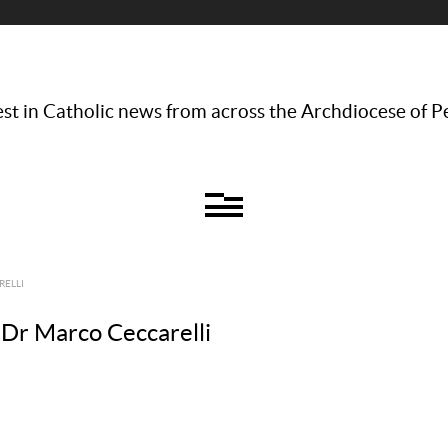
st in Catholic news from across the Archdiocese of P
RELLI
 Dr Marco Ceccarelli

About this exercise:
Leaving out only the pictures, return the material above unchanged.

Output:
st in Catholic news from across the Archdiocese of P
RELLI
 Dr Marco Ceccarelli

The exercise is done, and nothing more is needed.